My bottom line to it is when the time is right for you, whatever motivation you need is in place and you're not looking for an excuse to go back on them you'll stop. 
It wasn't easy, I didn't expect it to be and if I wanted to I could start again tomorrow but I'm glad to have stopped.


----------



## tebo53 (Sep 18, 2014)

tardigrade said:


> Putting this out there to see if anyone has done this here in Spain. Specifically thru the Spanish health service.
> 
> If yes to the above - what were the options? Gum is a no. Patches really did not work but it was a long time ago i used them and my mind was not in it. I heard there is a pill now. Though I hate pills if it works... An injection would be better.
> 
> Gracias...


My motivation to stop smoking after 40 years was to come and live here in Spain for a fresh start and healthier lifestyle. That motivation was enough that I didn't need to have tablets, patches, vapes or hypnotherapy etc. Been stopped now for 9 years. But I'll be totally honest......I could murder a ciggie this minute!!!

Steve


----------



## Overandout (Nov 10, 2012)

I had previously given up twice for over a year each time, but always went back to it. I had used nicotine replacement tablets but if all is said and done, if you need to replace the nicotine with nicotine, something's not right.

Mrs OaO gave up and took up a sport, she spent a few years trying to convince me that sport was her replacement to smoking. I thought she was crazy TBH.

In December 2019 though, I started cycling, and then came Covid and lockdown. I had never smoked at home in front of the kids anyway so lockdown was two months of forced cold turkey.

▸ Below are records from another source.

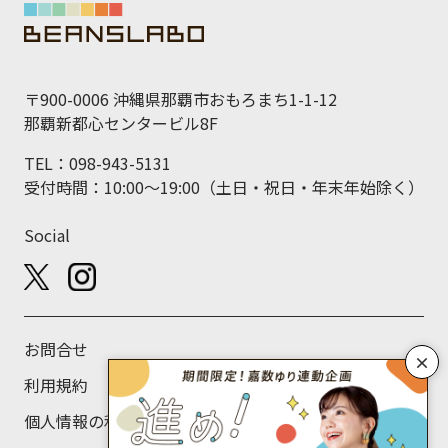
〒900-0006 沖縄県那覇市おもろまち1-1-12
那覇新都心センタービル8F
TEL：098-943-5131
受付時間：10:00～19:00（土日・祝日・年末年始除く）
Social
お問合せ
×
利用規約
個人情報の利用目的について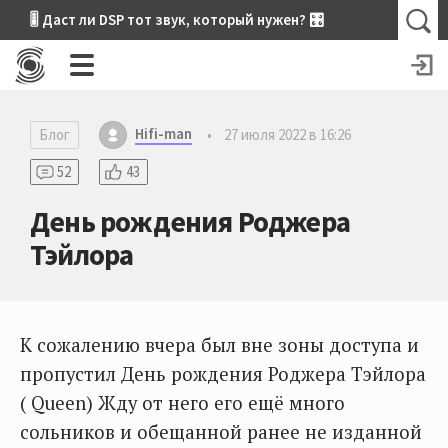
🎚 Даст ли DSP тот звук, который нужен? 🎛
Hifi-man
Блог
•
27 июля 2022 в 16:26
52
43
День рождения Роджера
Тэйлора
К сожалению вчера был вне зоны доступа и
пропустил День рождения Роджера Тэйлора
( Queen) Жду от него его ещё много
сольников и обещанной ранее не изданной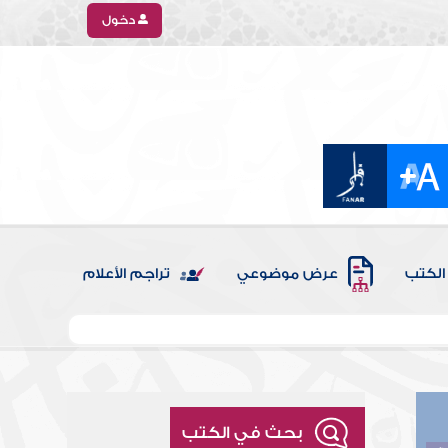
دخول
الكتب
عرض موضوعي
تراجم الأعلام
بحث في الكتب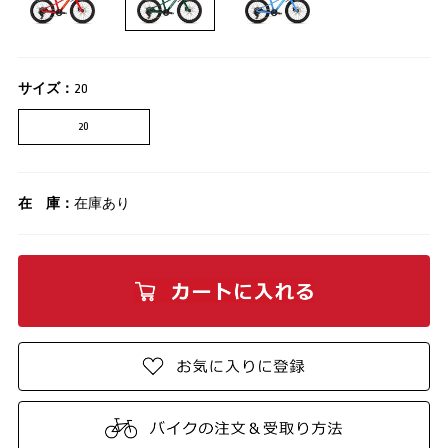
サイズ：
20
20
在 庫：
在庫あり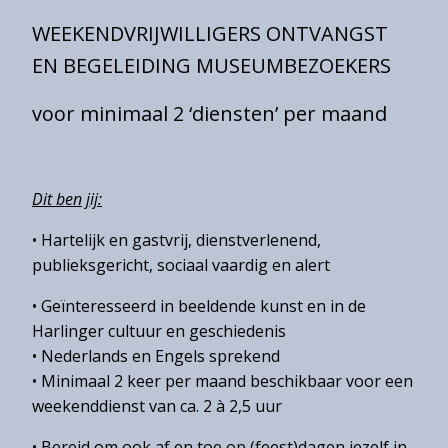
Eintrittspreise
WEEKENDVRIJWILLIGERS ONTVANGST
Öffnungszeiten
EN BEGELEIDING MUSEUMBEZOEKERS
Erreichbarkeit
voor minimaal 2 ‘diensten’ per maand
Barrierefreiheit
Gruppen
Dit ben jij:
• Hartelijk en gastvrij, dienstverlenend,
Gemeentearchief
publieksgericht, sociaal vaardig en alert
Educatie
• Geïnteresseerd in beeldende kunst en in de
Winkel
Harlinger cultuur en geschiedenis
• Nederlands en Engels sprekend
• Minimaal 2 keer per maand beschikbaar voor een
weekenddienst van ca. 2 à 2,5 uur
Contact
• Bereid om ook af en toe op (feest)dagen jezelf in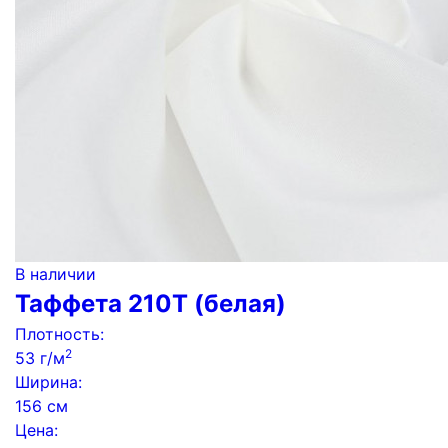
В наличии
Таффета 210Т (белая)
Плотность:
2
53 г/м
Ширина:
156 см
Цена: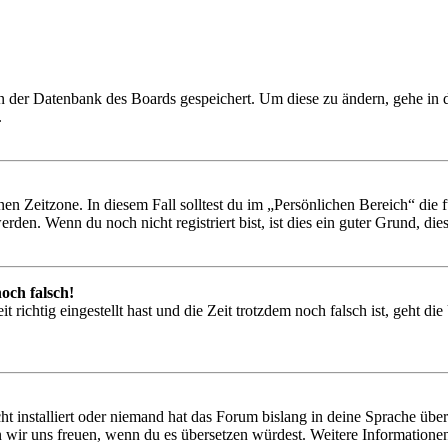
 in der Datenbank des Boards gespeichert. Um diese zu ändern, gehe in
.
en Zeitzone. In diesem Fall solltest du im „Persönlichen Bereich“ die fü
den. Wenn du noch nicht registriert bist, ist dies ein guter Grund, dies 
och falsch!
 richtig eingestellt hast und die Zeit trotzdem noch falsch ist, geht di
t installiert oder niemand hat das Forum bislang in deine Sprache übers
würden wir uns freuen, wenn du es übersetzen würdest. Weitere Informa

I got Covid and felt pretty rough for 3 weeks at end of March - start of April 2020 and had no desire to smoke anyway. I haven't smoked since.

I know that the actual giving up was not a direct result of the sport, but I am totally confident in saying that the cycling has been the reason for me not going back. Two weeks a go I cycled the entire lap of Madrid on the circular cycle path, 64kms, I could never have done that 5 years ago.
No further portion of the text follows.